I have zero idea what the ratio of anti-Vaxxing parents and homeschooled kids are, but I’m guessing it’s not negligible.
(edited to clarify) I’m not taking the piss when it comes to homeschooling. Just pointing out that, if the ratio is high enough, requiring it for public school won’t be a step toward fixing the problem, and may in fact push people into homeschooling that should never be the ones providing homeschooling.
I remember those polio vaccines, a shot in the upper thigh, it left a nickel-sized patch/mark.
And I’m pretty sure in the Marines I was
vaccinated against every disease known to
mankind. (We walked in line and got shots in both arms).
I don’t remember my own kids getting as many vaccines as babies/kids get now.
But there’s much more capability now for
contagious diseases to spread quickly,
why not embrace, “better be safe than sorry”.
My niece has to take immune suppressants for the rest of her life since she was four months old. People who do not vaccinate their children are fucking morons toying with the life of others, including my family.
well with modern care yes… that doesn’t mean they can’t go deaf, blind, or get brain damage, etc.
herd immunity only works when the herd gets vaccinated. world population stats are not equal to local community stats.
The VAERS database has a disclaimer that says that the data “lacks details” and “can have information that contains errors”. Unfortunately VAERS is the only tool the public has access to, to see how many adverse events occur over time.
The MMR product information sheet contains a lot of details about adverse effects: \http://www.fda.gov/downloads/BiologicsBloodVaccines/Vaccines/ApprovedProducts/UCM123789.pdf
When i read stuff like this it is downright scary:
“During the time period when ProQuad is known to be associated with an increased risk of febrile seizures, there was no imbalance between the 2 vaccination groups in the occurrence of seizures.”

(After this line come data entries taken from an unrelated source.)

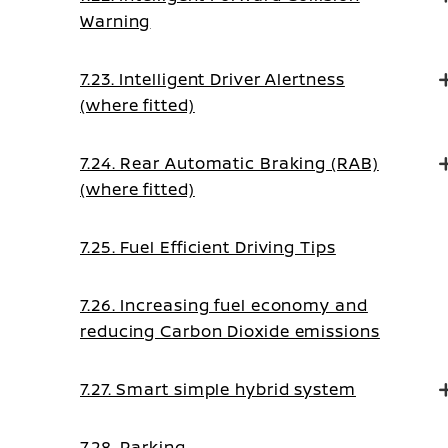
Warning
7.23. Intelligent Driver Alertness
(where fitted)
7.24. Rear Automatic Braking (RAB)
(where fitted)
7.25. Fuel Efficient Driving Tips
7.26. Increasing fuel economy and
reducing Carbon Dioxide emissions
7.27. Smart simple hybrid system
7.28. Parking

Vaccines have a risk associated with them, the public deserves the right to information to make informed decisions. Using fear tactics and name calling isn’t getting more people to vaccinate.
I’m wondering if some those who don’t vaccinate
are all Anti-Vaxxers
Or just lazy and didn’t bother,
or didn’t have health insurance, so there was no
oversight,
Or the kids aren’t in school yet and the parents
don’t know…
I’m looking to defend the defenseless.
Except hundreds of rigorous studies in the published literature showing that vaccines are largely safe and don’t cause autism.

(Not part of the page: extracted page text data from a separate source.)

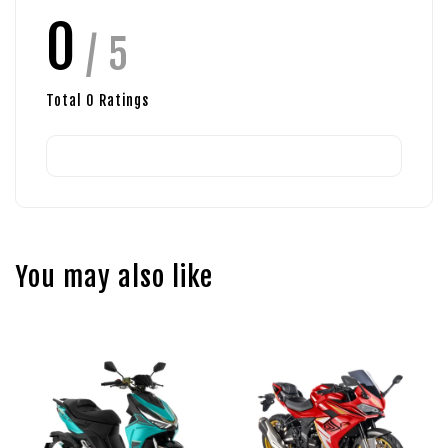
0
/ 5
Total
0
Ratings
You may also like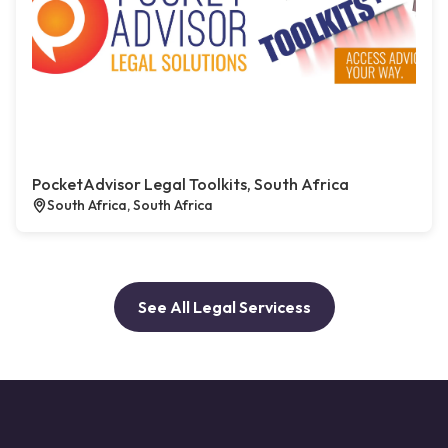
PocketAdvisor Legal Toolkits, South Africa
South Africa, South Africa
See All Legal Servicess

Indeed, extremely minor, and way less likely to cause problems like blindness, deafness, sterility and death like Measles.

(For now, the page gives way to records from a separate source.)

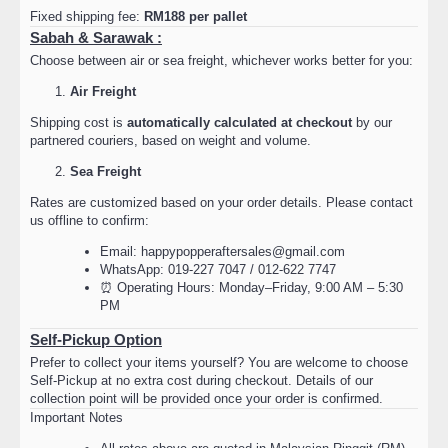
Fixed shipping fee:
RM188 per pallet
Sabah & Sarawak :
Choose between air or sea freight, whichever works better for you:
Air Freight
Shipping cost is
automatically calculated at checkout
by our
partnered couriers, based on weight and volume.
Sea Freight
Rates are customized based on your order details. Please contact
us offline to confirm:
Email: happypopperaftersales@gmail.com
WhatsApp: 019-227 7047 / 012-622 7747
⏰ Operating Hours: Monday–Friday, 9:00 AM – 5:30
PM
Self-Pickup Option
Prefer to collect your items yourself? You are welcome to choose
Self-Pickup at no extra cost during checkout. Details of our
collection point will be provided once your order is confirmed.
Important Notes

Your doctor will tell you about the risks. The significant ones are crying and occasionally redness and a little bit of drowsiness as the kid’s immune system figures out the challenge.
I was mostly referring to the one in this thread that keeps bringing up VAERS. But yeah, I assume there is a number of those who don’t vaccinate do for reasons other than “Oh noes the poisons”. I live in Australia so I have no idea how much of an impact no health insurance has, all kids vaccinations are free here. Flu Vax are free for children under 5, pregnant women, anyone with immune deficiencies, elderly, low income earners and Aboriginal and Torres Straight Islanders. Everyone else only pays $20.